Independence County's Magness works to preserve railroad history

Three Rivers
By Michelle Wallace
    Sunday July 31, 2005
    The railroad has been a major part of life in Magness since its beginning, and townsfolk are now working to preserve this important piece of history.
    Located in east central Independence County, the small community came to life when the rails came through in the late 1800s.
    "The town was established in the 1800s when the railroad came through," Mayor John Hall said. This was around 1883.
   Those living in the area wanted the community that sprang up around the tracks to be called Magness in honor of Col. Morgan Magness, a prominent landowner, and his son William, who helped secure the right away for the railroad. The community was incorporated as the town of Magness in 1906 after being denied once for the request.
   "They celebrated by shooting anvils; "Hall said, as he flipped through a book chronicling the history of the area.
   By then Magness bustled with life. There were businesses, a school and, of course, a depot.
   "Magness used to be a lively town," Hall said, adding that the town of 191 was populated with upwards of 300 people in earlier years.
   A couple of the first businesses in town were Aldridge and Company, a general store at the turn of the century that became Ladd and Lewis in 1904. Other merchants in the first several decades of the 20th century were W.H. Gennis, Aldridge and Tomlinson, J.L. Brogdon, Snapp and Smith, Hilbert Jones, R.C.. Door Merchantile Company, B.A. Smith Merchantile, A.F. Miller and Company, Thomas Jones Dry Goods, Nora Freeze, who built a new building and went into the ladies' wear business in 1937; John Young General Store, Gardner Brothers Merchantile, Jim Troy, Duggar Merchantile, Yates Grocery, Fate Campbell and J.L. Carlton.
   "I remember this one," Hall said upon finding the name of the Carlton store in his history reference. The general store carried fish and tackle, clothing and gasoline.
   The Jones and Campbell stores were home to the town's post office, established around the turn of the century.
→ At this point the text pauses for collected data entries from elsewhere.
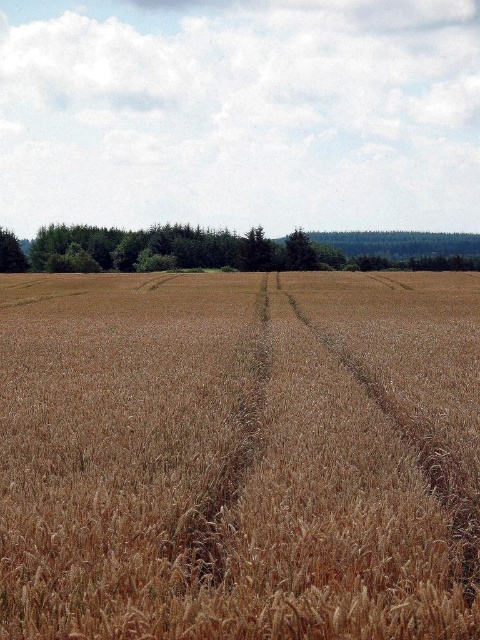 Does green leafy trees at center come in front of green leafy tree at left?

That is False.

Between green leafy trees at center and green leafy tree at left, which one appears on the left side from the viewer's perspective?

From the viewer's perspective, green leafy tree at left appears more on the left side.

Who is more forward, (51, 230) or (21, 250)?

Point (21, 250) is more forward.

At what (x,y) coordinates should I click in order to perform the action: click on green leafy trees at center. Please return your answer as a coordinate pair (x, y). Image resolution: width=480 pixels, height=640 pixels. Looking at the image, I should click on (233, 250).

Describe the element at coordinates (300, 252) in the screenshot. I see `green matte tree at center` at that location.

Between green matte tree at center and green leafy tree at left, which one is positioned higher?

green leafy tree at left

Measure the distance between green matte tree at center and camera.

green matte tree at center and camera are 91.95 meters apart from each other.

The width and height of the screenshot is (480, 640). In order to click on green matte tree at center in this screenshot , I will do `click(300, 252)`.

Between point (16, 285) and point (288, 268), which one is positioned in front?

Point (16, 285) is in front.

Which is more to the right, golden wheat field at center or green matte tree at center?

From the viewer's perspective, green matte tree at center appears more on the right side.

The height and width of the screenshot is (640, 480). Identify the location of golden wheat field at center. (240, 456).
Tom Waldrip was the first postmaster, and then the post office was located in Jones' store. until 1921. Jones served until his retirement in 1943, and then Campbell was appointed postmaster and the office was moved to his store. Campbell's business burned down in 1954 and the post office came under the leadership of M.C. Todd, who served until his death in 1973.
   Todd's post office was comprised of two buildings right on the railroad tracks. The Todd family lived in one part and the post office was in the other building. These structures now stand as one building that is currently a dwelling.
   Hall remembers Todd retrieving the mail from a hook near the tracks.
   "Not too long ago the pole was still there where they hooked the mail. Murmin Todd would go out there and get it."
   Hall kept the post office in town in later years when the building next to his house deteriorated and there was talk of leaving town. He and his wife purchased the land and leased it back to the postal service, which put a small modular building on the property. "So far we've still got a post office," Hall said, relieved his efforts worked.
   School was in session in Magness for around 100 years. A one-room school was among the slave quarters on Col. Magness' property on Big Creek, Hall said. The Magness School District was formed in 1875, with a new building constructed in 1905 for the 100 students. In 1949, Magness schools consolidated with Newark with the upper grades immediately attending classes in the nearby community and the elementary grades staying in Magness until 1954. The school district is now the newly-formed Center Ridge system.
   After the days of school in Magness were over, the building was a skating ring, a storage facility, and lastly was a youth shelter when the wood structure covered with fieldstone burned about 10 years ago.
  The old Yates Grocery store, a block building, is now the community center and city hall in Magness. In addition to town meetings, reunions and other gatherings are held there.
   The old railroad depot is still standing too, and once held city offices. Still in possession of the city, the depot may become a museum someday, or at least a monument of Magness' early days.
   "We would like to have it redone as a historical marker," Hall said.
   That's just one of the many big plans Hall has for his . hometown. He's seeking businesses to add to the few merchants in town, and is working on getting a sewer system installed.